We see two ambulances outside of a hospital. Mohamed Solaimane/TNH
Ambulances delivering victims to the emergency room at Nasser Medical Center in the city of Khan Younis in the southern Gaza Strip. A third of the hospitals in the enclave have been forced to shut down by Israeli airstrikes and fuel shortages.

After 26 days of intense Israeli shelling and bombing, healthcare workers in the Gaza Strip are feeling the enormous strain of attending to a constant stream of wounded and dead, with insufficient medical supplies and an electricity supply dependent on back-up generators running low on fuel. Many of the victims they see are children, sometimes their own. 

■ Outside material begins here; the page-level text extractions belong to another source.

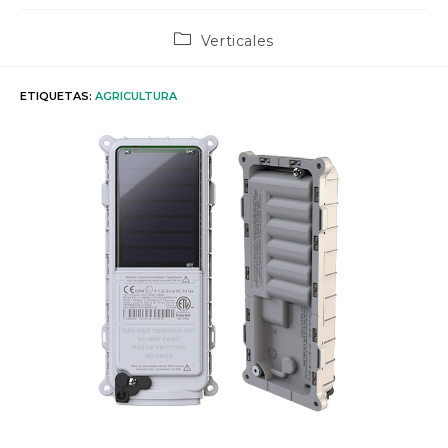
Categoría
Verticales
de
la
entrada:
ETIQUETAS
:
AGRICULTURA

Mohamed Abu Mousa, a radiologist, has only left work at the Nasser Medical Centre in the southern Gazan city of Khan Younis for a couple of hours since Israel began bombing the enclave on 7 October. One of his few trips outside the hospital was to bury his son, Youssef. 

The seven-year-old was killed – along with one of Abu Mousa’s nephews – when the family’s home was reduced to rubble by an Israeli airstrike on 15 October. After laying his son to rest, he immediately returned to the radiology clinic to continue working.

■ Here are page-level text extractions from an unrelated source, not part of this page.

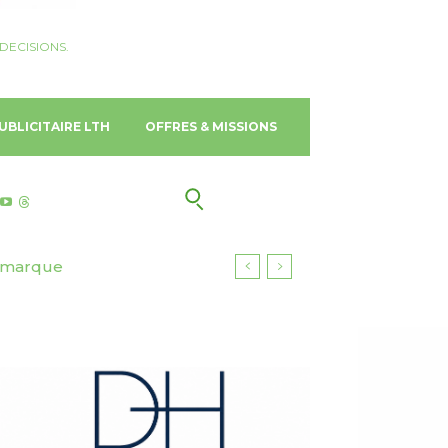
DECISIONS.
UBLICITAIRE LTH
OFFRES & MISSIONS
marque
ing.com, Agoda et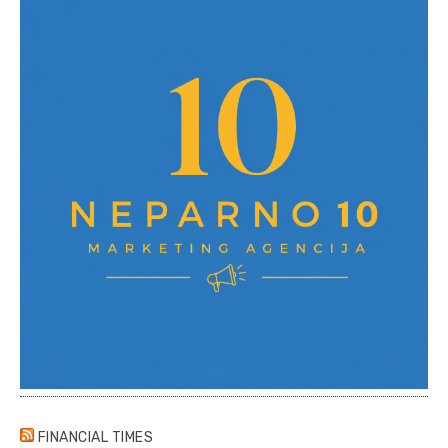
FINANCIAL TIMES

“We don’t have the luxury of pausing to grieve,” Abu Mousa, composed yet exhausted, told The New Humanitarian. “The heartache is immense, but the wounded are endless. We have to keep going.”

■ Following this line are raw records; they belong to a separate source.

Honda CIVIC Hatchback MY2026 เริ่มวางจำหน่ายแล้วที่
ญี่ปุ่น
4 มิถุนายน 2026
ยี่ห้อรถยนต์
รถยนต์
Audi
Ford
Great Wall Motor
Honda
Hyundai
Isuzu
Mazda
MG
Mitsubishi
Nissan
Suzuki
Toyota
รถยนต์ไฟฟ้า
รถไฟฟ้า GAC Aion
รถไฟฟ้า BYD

Abu Mousa’s son is one of at least 3,648 children killed in Gaza since 7 October, according to the Health Ministry in the enclave, which is governed by the political and militant group Hamas. That number surpasses the annual total of children killed in all of the world’s conflict zones during any of the past three years, according to Save the Children.

A further 1,000 children are reported missing in Gaza and are thought to be buried under rubble, meaning the actual death toll is likely significantly higher, the NGO said.

Overall, more than 8,796 people have been killed and more than 22,200 wounded since 7 October, according to the Gaza Health Ministry, and an estimated 1.4 million people, out of a population of around 2.3 million in the enclave, have been displaced from their homes, according to the UN.

The Israeli military has been bombarding Gaza since Hamas launched a deadly incursion into Israel on 7 October, killing around 1,400 people – many of them civilians – and wounding close to 4,500 others, according to the Israeli Health Ministry. Hamas also took around 200 hostages back to Gaza, many of them civilians from around 25 different nationalities.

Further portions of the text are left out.